They just tacked it on a regular SDR controller
Are you sure? That doesn't seem possible, considering DRDRAM doesn't deal with RAS/CAS addressing etc; that's done locally on-die of each RAM chip from what I understand.
adding extra latency serializing-deserializing data and commands
No way to avoid that with a serial-like bus...
on top of that they weren't able to take advantage of some the more advanced things i RDRAM (like many more open pages).
From what I read at the time, they DID do that, but had to limit the number of open pages due to DRDRAM power draw. Since each chip could dissipate as much as 4W apiece would have meant a full RIMM would have destroyed itself without active cooling. And who can count on that being generally available in PCs?
at the same time Alpha EV7 had <100ns (but with the memory controller on die) with the same RDRAM memory chips.
While I don't doubt EV7 would have been faster at accessing memory, I can imagine it was due to somewhat other reasons than just plain intel incompetence...

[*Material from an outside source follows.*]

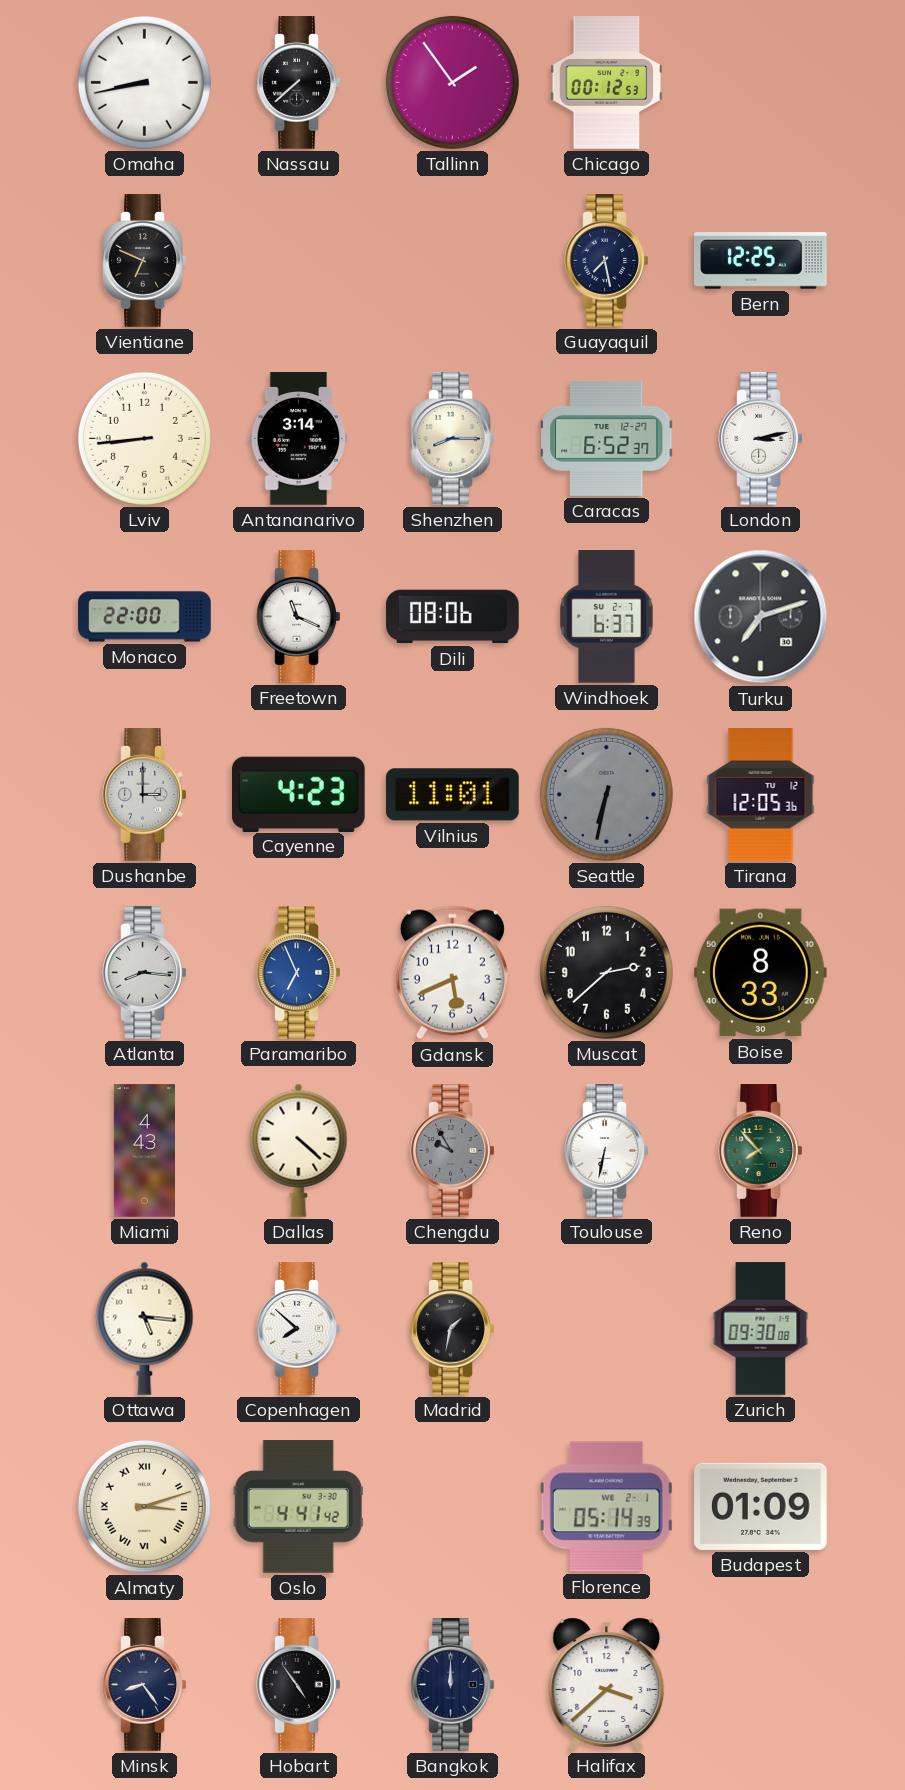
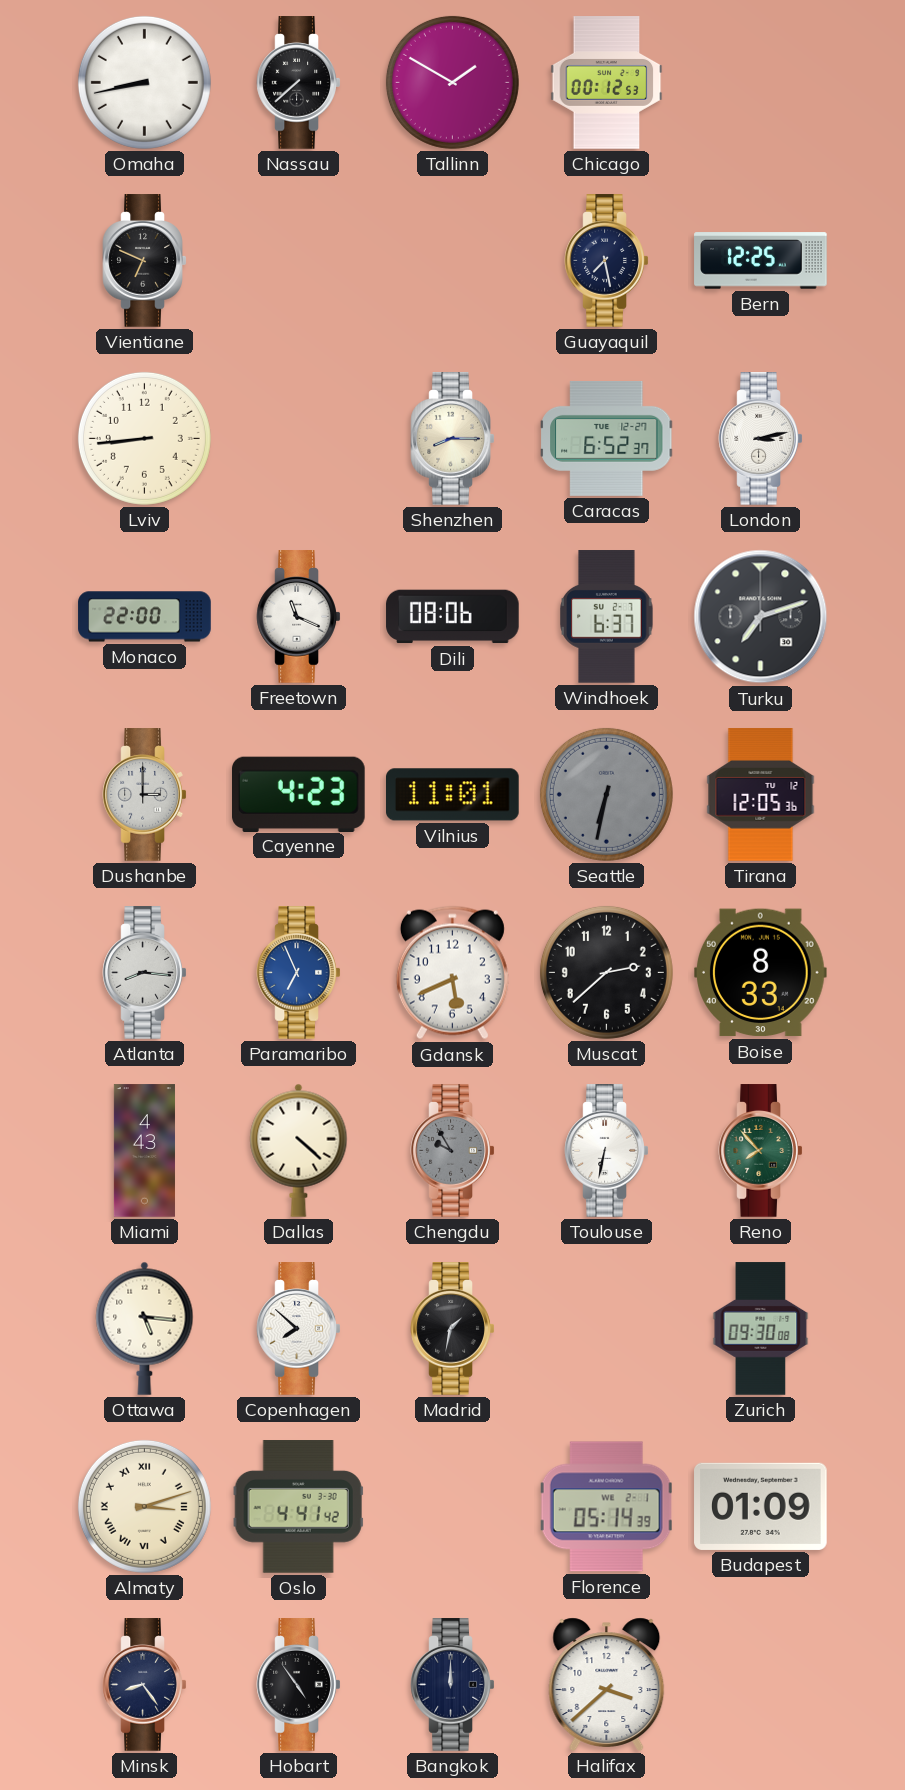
Tallinn: 1:54 -> 1:50
Antananarivo: 3:14 -> none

Just for starters, EV7 was a newer and more evolved product than the i850 chipset, aimed at a higher-end piece of the market, likely with more I/O buffers etc and other advanced features simply because R&D budget was bigger, and general price point of the end result was (a lot!) higher. I850 was a consumer chipset, very cost sensitive!
EV7 was also HIGHLY multichanneled (8, as I recall - which allows some pretty advanced interleaving), and likely only allowed one RIMM per channel while i850 had only 2 channels with 2 RIMMs apiece, meaning twice as long a signal path, twice the max number of devices. And both the device count and the bus length affects latency from what I understand.